Exercise directions >> Omit all images, then repeat exactly the lines below from the one containing "gasificadores de lecho" through the one containing "राम मंदिर चढ़ावा चोरी मामले में सुप्रीम कोर्ट", both ends included.

Provided data >>
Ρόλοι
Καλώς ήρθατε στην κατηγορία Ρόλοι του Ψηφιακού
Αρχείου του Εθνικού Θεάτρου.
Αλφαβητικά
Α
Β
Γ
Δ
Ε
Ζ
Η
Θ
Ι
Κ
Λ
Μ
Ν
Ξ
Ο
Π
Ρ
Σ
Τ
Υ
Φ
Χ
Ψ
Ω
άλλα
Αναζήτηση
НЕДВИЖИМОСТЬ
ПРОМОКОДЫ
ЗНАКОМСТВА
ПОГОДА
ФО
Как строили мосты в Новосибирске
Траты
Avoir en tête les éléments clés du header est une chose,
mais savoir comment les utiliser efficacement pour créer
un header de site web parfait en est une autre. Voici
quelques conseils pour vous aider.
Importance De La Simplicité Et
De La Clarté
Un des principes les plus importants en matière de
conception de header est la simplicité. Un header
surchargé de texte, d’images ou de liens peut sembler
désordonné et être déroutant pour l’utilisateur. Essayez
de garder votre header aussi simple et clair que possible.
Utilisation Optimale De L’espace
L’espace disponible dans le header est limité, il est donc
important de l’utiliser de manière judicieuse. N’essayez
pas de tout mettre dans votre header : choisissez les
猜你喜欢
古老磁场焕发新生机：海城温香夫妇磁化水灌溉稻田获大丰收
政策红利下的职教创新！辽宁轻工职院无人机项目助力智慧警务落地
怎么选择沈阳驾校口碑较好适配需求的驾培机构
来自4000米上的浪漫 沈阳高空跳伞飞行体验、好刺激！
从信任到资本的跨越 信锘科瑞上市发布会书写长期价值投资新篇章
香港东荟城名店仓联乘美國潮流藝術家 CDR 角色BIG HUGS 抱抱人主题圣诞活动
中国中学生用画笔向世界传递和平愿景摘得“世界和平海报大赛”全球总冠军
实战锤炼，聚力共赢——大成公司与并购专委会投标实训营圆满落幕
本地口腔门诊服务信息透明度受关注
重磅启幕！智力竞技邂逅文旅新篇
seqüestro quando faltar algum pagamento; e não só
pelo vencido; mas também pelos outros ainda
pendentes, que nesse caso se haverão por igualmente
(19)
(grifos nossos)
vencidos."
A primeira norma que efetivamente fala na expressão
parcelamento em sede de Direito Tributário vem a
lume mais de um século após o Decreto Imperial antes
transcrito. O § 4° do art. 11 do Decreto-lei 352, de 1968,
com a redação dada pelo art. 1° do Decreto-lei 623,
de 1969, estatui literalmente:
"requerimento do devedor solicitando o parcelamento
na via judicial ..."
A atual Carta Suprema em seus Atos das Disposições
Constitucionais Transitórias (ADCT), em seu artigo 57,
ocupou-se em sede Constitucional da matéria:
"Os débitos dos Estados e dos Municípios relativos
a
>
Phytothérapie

==

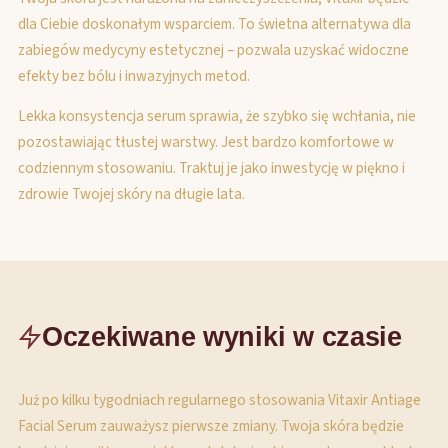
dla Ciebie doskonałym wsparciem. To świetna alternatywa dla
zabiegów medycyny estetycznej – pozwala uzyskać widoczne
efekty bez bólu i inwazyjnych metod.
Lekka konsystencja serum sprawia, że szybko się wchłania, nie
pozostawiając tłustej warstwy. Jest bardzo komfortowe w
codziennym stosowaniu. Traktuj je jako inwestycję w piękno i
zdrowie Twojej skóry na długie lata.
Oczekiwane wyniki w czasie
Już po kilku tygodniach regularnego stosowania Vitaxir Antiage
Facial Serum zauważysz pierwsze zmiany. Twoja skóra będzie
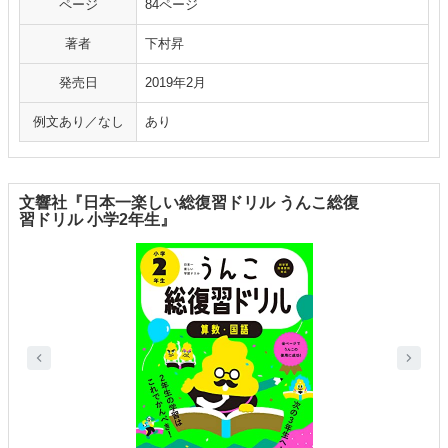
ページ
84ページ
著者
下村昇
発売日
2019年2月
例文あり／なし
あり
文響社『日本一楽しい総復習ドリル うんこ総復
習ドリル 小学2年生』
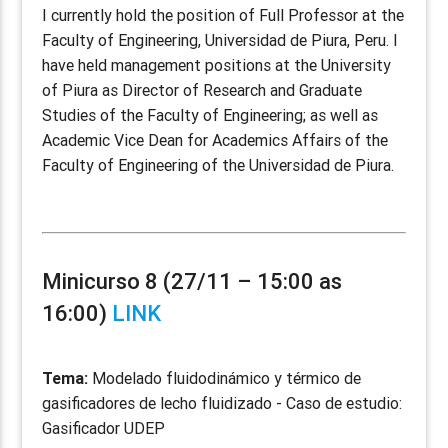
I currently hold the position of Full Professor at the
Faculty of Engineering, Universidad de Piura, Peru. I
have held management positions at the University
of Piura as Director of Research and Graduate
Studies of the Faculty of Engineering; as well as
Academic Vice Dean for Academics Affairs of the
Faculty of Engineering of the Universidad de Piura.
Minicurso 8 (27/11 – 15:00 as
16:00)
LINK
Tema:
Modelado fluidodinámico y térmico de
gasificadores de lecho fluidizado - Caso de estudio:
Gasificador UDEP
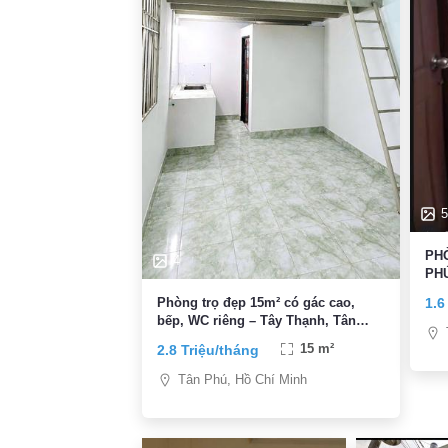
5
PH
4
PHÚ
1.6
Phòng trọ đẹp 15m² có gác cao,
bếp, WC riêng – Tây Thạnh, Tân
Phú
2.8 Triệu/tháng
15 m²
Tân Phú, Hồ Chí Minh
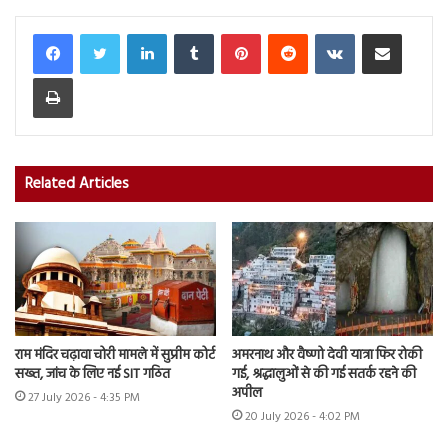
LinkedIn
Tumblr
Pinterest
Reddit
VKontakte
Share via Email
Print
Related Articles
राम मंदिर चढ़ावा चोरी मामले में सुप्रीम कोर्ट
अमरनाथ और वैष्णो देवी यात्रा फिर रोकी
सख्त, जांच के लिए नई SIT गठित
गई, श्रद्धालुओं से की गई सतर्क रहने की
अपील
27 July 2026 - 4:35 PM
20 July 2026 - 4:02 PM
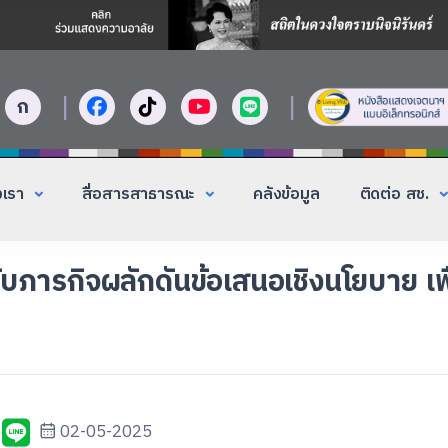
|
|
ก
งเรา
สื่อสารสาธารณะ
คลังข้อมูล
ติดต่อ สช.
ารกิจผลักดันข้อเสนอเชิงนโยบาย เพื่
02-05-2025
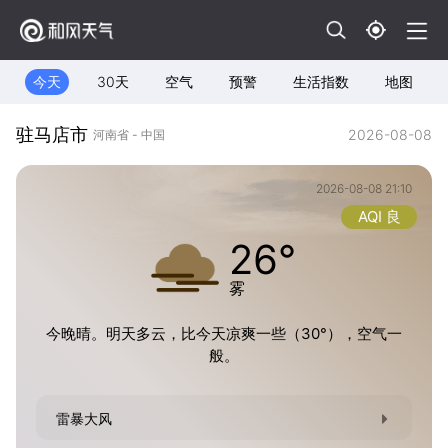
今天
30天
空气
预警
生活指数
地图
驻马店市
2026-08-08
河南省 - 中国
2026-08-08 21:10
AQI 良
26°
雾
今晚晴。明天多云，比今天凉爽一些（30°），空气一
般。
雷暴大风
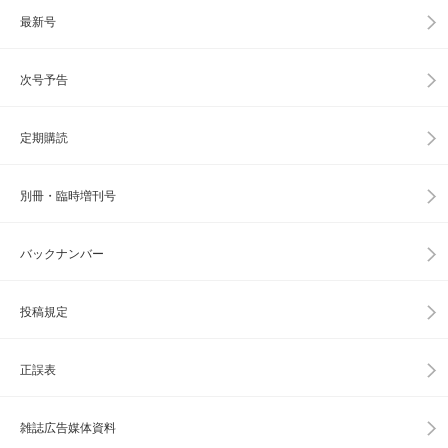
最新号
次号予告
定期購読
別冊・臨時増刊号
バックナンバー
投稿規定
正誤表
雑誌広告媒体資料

Written solution >>
gasificadores de lecho fluidizado - Caso de estudio:
Gasificador UDEP
5
PH
4
PHÚ
1.6
Phòng trọ đẹp 15m² có gác cao,
bếp, WC riêng – Tây Thạnh, Tân
Phú
2.8 Triệu/tháng
15 m²
Tân Phú, Hồ Chí Minh
LinkedIn
Tumblr
Pinterest
Reddit
VKontakte
Share via Email
Print
Related Articles
राम मंदिर चढ़ावा चोरी मामले में सुप्रीम कोर्ट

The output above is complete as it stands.